Na véspera da renúncia, com o anúncio da saída de Braverman, Truss tinha sido menosprezada ao tentar defender seu governo à beira de um colapso em uma sessão do Parlamento. Antes, assistiu calada a Jeremy Hunt, novo titular das Finanças, a defender a gestão. Tornou-se um zumbi, segundo a imprensa local —uma primeira-ministra com menos poder que seus ministros. Por fim, capitulou.

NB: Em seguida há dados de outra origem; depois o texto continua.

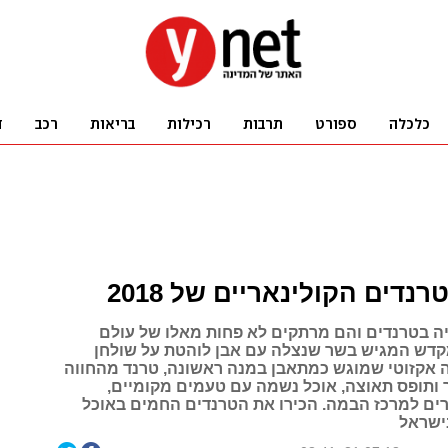
רנדים הקולינאריים של 2018
ויה בטרנדים והם מרתקים לא פחות מאלו של עולם
דש המגיש בשר שנצלה עם אבן לוהטת על שולחן
ה אקזוטי שמוגש כמתאבן במנה ראשונה, טרנד מהחווה
ותופס תאוצה, אוכל נשמה עם טעמים מקומיים,
רים למרכז הבמה. הכירו את הטרנדים החמים באוכל
בישראל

Premiês britânicos com menor tempo de governo

  • Liz Truss: 44 dias
  • George Canning: 118 dias. O governo do conservador foi interrompido por sua morte, aos 57 anos, possivelmente de pneumonia ou tuberculose, em agosto de 1827.
  • Visconde Goderich: 143 dias. O conservador Frederick Robinson, seu nome verdadeiro, enfrentou crises políticas em 1828 e perdeu a confiança do então rei, George 4º.
  • Andrew Bonar Law: 209 dias. Renunciou em maio de 1923, quando já não conseguia discursar no Parlamento devido a um câncer de garganta. O conservador morreu menos de seis meses depois.
  • Duque de Devonshire: 225 dias. William Cavendish foi líder de um governo provisório e renunciou em junho de 1757; ele era filiado ao Whig, partido que se contrapunha aos conservadores.
  • Conde de Shelburne: 265 dias. William Petty estava no cargo quando a Guerra da Independência dos EUA se encerrou. Filiado ao Whig, renunciou em março de 1783, pressionado pela oposição após brigar com colegas sobre eventuais reformas do país.
  • Conde de Bute: 317 dias. O conservador John Stuart renunciou em 1763, após discussões no próprio partido acerca de taxas de impostos sobre a cidra.

Com Reuters

Erramos: o texto foi alterado

Liz Truss renunciou ao cargo de primeira-ministra do Reino Unido após 44 dias, não 45, como afirmava incorretamente versão anterior do texto.